The move comes as a storm continues to blow around Facebook’s lack of control over customer data, which has now cost the social media giant almost $100bn in company value.
Apple’s initiative is timed ahead of Europe’s upcoming GDPR data privacy law, which tightens up on rules that companies have to follow when dealing with users’ personal information.
Specifically, Apple’s new privacy management tools will give its customers the ability to get a copy of their data, request a correction to their data, or deactivate or delete their accounts.
This means personal information relating to things such as iCloud data, Game Centre details or marketing communications.
What it doesn’t include are the reams of content within apps like iMessage, Apple Pay, Siri, Maps or Photos Search because Apple doesn’t collect that type of user data in the first place.
This is a point that the company has been at pains to emphasise as a differentiating issue between it and companies such as Google and Facebook, especially in recent days.
“The truth is, we could make a ton of money if we monetised our customer if our customer was our product,” said Apple chief executive Tim Cook in an interview to be broadcast next month with Recode’s Kara Swisher. “We’ve elected not to do that.”
To push home the point, Cook was happy to expand on the basic privacy issues at stake in Facebook’s recent controversy.
He criticised Facebook for building “these detailed profiles of people ... patched together from several sources”. Asked whether Facebook should still be entitled to self-regulation, he responded: “I think we’re beyond that here.”
Apple’s latest privacy tools will show up on Apple ID account pages.
Deleting an Apple account will take seven days under the new system. This is partially to make sure that someone’s account has not been taken over by an unauthorised person. The company will take certain steps to check whether it’s really you nuking your account, such as matching your home location with the location of the deletion request.
However, like Facebook, Apple also offers a ‘deactivation’ status for an account. In this mode, Apple services won’t process any personal data associated with the account, such as delivering emails to a registered Apple email address. (The company will check for a secondary email address instead.)
While Apple is moving privacy front and centre, it will face some familiar challenges. Some of the screens are several paragraphs framed in language that’s usually associated with ‘terms and conditions’ sections.

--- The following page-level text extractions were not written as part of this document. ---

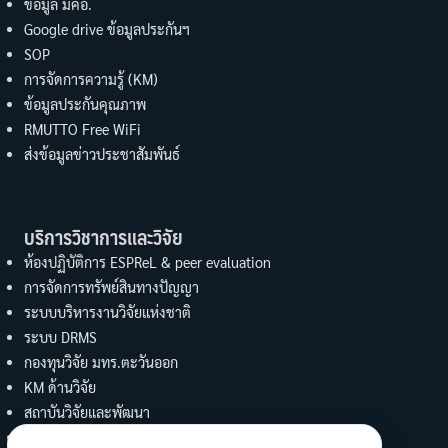
ข้อมูล มคอ.
Google drive ข้อมูลประกันฯ
SOP
การจัดการความรู้ (KM)
ข้อมูลประกันคุณภาพ
RMUTTO Free WiFi
ส่งข้อมูลข่าวประชาสัมพันธ์
บริการวิชาการและวิจัย
ห้องปฏิบัติการ ESPReL & peer evaluation
การจัดการทรัพย์สินทางปัญญา
ระบบบริหารงานวิจัยแห่งชาติ
ระบบ DRMS
กองทุนวิจัย มทร.ตะวันออก
KM ด้านวิจัย
สถาบันวิจัยและพัฒนา
UBI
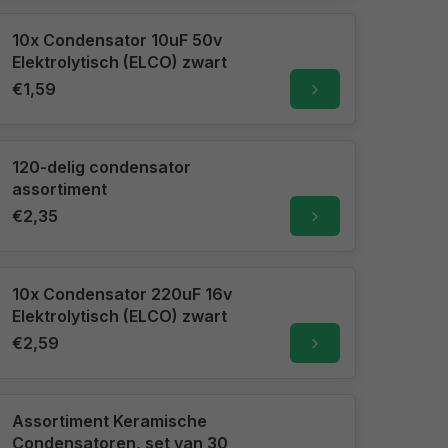
10x Condensator 10uF 50v
Elektrolytisch (ELCO) zwart
€1,59
120-delig condensator
assortiment
€2,35
10x Condensator 220uF 16v
Elektrolytisch (ELCO) zwart
€2,59
Assortiment Keramische
Condensatoren, set van 30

That’s probably necessary for clarity and legal certainty but also means many users might not understand it or assume it’s jargon that they can ignore.
The privacy update won’t change the company’s position on iMessage encryption, either.
Apple’s software engineering boss Craig Federighi said this week that Apple won’t consider weakening its stance on handing over access to encrypted iMessage content, no matter which police authority comes looking for it.
“Proposals that involve giving the keys to customers' device data to anyone but the customer inject new and dangerous weaknesses into product security," he told The New York Times. "Weakening security makes no sense when you consider that customers rely on our products to keep their personal information safe, run their businesses or even manage vital infrastructure like power grids and transportation systems.”
The EU’s GDPR law, which comes into force on May 25th, will introduce fines of up to €20m or 4pc of global turnover. The Irish Data Protection Commissioner, Helen Dixon, has repeatedly said that she will use the full extent of the law where she finds violations of citizens’ data privacy.
Ms Dixon is currently at the final stages of a report into Yahoo’s giant data breach in 2014, which affected up to 500m users.